Innovation seems to have come naturally to K. P. Chen. It did not stop with the Kiangsu Bank. At the Shanghai Bank, contrary to what other banks were doing at the time, he concentrated on attracting deposits from the public instead of notes issuance.

K. P. Chen was the first to introduce "one dollar" accounts, encouraging savings among individual members of the greater public and took the lead in introducing many different types of savings programs.

The Shanghai Commercial and Savings Bank's motto, very reflective of Chen's values, was "service to society, support for industry, and development of international trade."

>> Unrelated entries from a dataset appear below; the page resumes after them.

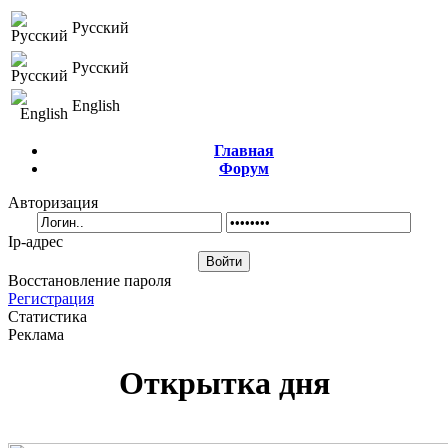
Русский
Русский
English
Главная
Форум
Авторизация
Ip-адрес
Восстановление пароля
Регистрация
Статистика
Реклама
Открытка дня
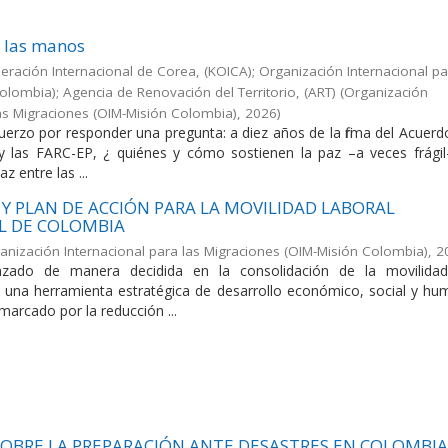
e las manos
ración Internacional de Corea, (KOICA); Organización Internacional pa
olombia); Agencia de Renovación del Territorio, (ART)
(
Organización
las Migraciones (OIM-Misión Colombia)
,
2026
)
fuerzo por responder una pregunta: a diez años de la firma del Acuer
y las FARC-EP, ¿ quiénes y cómo sostienen la paz –a veces frágil
az entre las ...
Y PLAN DE ACCIÓN PARA LA MOVILIDAD LABORAL
L DE COLOMBIA
anización Internacional para las Migraciones (OIM-Misión Colombia)
,
2
zado de manera decidida en la consolidación de la movilidad
 una herramienta estratégica de desarrollo económico, social y hu
marcado por la reducción ...
OBRE LA PREPARACIÓN ANTE DESASTRES EN COLOMBIA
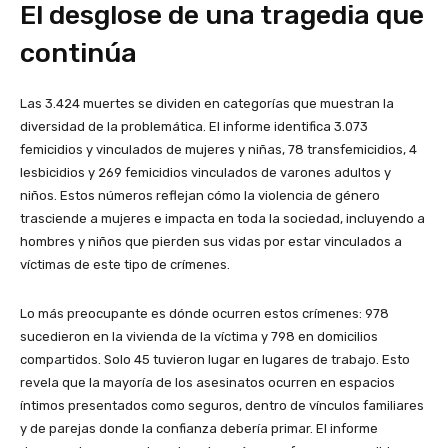
El desglose de una tragedia que
continúa
Las 3.424 muertes se dividen en categorías que muestran la
diversidad de la problemática. El informe identifica 3.073
femicidios y vinculados de mujeres y niñas, 78 transfemicidios, 4
lesbicidios y 269 femicidios vinculados de varones adultos y
niños. Estos números reflejan cómo la violencia de género
trasciende a mujeres e impacta en toda la sociedad, incluyendo a
hombres y niños que pierden sus vidas por estar vinculados a
víctimas de este tipo de crímenes.
Lo más preocupante es dónde ocurren estos crímenes: 978
sucedieron en la vivienda de la víctima y 798 en domicilios
compartidos. Solo 45 tuvieron lugar en lugares de trabajo. Esto
revela que la mayoría de los asesinatos ocurren en espacios
íntimos presentados como seguros, dentro de vínculos familiares
y de parejas donde la confianza debería primar. El informe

In 1928 the Shanghai Bank handled over 6 million Yuan in foreign exchange and became the number one private bank handling foreign exchange in China. The Chartered Bank of India, Australia and China became upset because of The Shanghai Bank's efforts to promote their foreign exchange business, and decided to refuse The Shanghai Bank's foreign exchange contracts. In retaliation K. P. Chen refused to accept contracts from the Chartered Bank and made this known to the Shanghai banking community through The Shanghai Bankers Association and The Shanghai Foreign Bankers Association, whom he rallied to his cause. Eventually the Chartered Bank came to cooperate with the Shanghai Bank through the mediation of a third party.

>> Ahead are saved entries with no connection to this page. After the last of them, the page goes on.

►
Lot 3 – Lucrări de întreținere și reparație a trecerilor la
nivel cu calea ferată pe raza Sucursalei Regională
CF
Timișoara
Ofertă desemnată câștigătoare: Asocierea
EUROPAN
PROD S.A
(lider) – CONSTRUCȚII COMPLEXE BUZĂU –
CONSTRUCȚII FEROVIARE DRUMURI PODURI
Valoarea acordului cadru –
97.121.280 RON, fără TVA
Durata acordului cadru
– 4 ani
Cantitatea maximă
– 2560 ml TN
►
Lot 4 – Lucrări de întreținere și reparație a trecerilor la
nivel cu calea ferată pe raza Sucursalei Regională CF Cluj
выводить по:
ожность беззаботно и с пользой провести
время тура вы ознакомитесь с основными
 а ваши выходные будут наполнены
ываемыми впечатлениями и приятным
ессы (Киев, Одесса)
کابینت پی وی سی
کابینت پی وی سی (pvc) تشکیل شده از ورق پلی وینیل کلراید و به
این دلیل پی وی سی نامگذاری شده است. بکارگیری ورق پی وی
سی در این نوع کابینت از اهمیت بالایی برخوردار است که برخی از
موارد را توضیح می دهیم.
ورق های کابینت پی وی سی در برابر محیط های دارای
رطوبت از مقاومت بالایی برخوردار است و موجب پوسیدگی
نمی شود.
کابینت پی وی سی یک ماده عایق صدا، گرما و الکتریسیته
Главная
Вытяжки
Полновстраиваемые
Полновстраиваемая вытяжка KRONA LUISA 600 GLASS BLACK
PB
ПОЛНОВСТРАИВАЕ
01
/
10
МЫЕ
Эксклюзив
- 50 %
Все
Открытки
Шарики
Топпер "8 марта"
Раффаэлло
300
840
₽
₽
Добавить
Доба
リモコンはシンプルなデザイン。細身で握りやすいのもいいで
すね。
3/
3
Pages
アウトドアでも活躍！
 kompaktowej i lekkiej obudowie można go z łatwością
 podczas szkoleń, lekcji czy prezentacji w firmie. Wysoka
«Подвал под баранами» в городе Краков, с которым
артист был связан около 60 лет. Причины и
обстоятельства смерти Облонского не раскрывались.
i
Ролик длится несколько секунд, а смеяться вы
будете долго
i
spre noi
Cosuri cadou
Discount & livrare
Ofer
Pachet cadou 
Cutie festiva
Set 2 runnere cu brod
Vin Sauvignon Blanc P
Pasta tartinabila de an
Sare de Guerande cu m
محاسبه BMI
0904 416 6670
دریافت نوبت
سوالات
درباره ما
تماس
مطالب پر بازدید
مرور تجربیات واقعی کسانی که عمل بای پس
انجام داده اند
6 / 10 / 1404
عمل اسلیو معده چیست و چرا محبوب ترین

In 1931 he created a special trust department in the bank initially to rent out safety deposit boxes but later on including insurance and real estate operations among other things.

He traveled all over China. In the 1930s K. P. Chen would go into the Chinese countryside and attempt to make small farmers "banking-conscious", as observed by a Chartered Bank manager who accompanied Chen on one of his stints. "Don't go to Sinkiang. It's a very hard trip—even dangerous. And when you come back, no one will believe what you find there." he once told a Time Inc.'s Nanking correspondent, Frederick Gruin.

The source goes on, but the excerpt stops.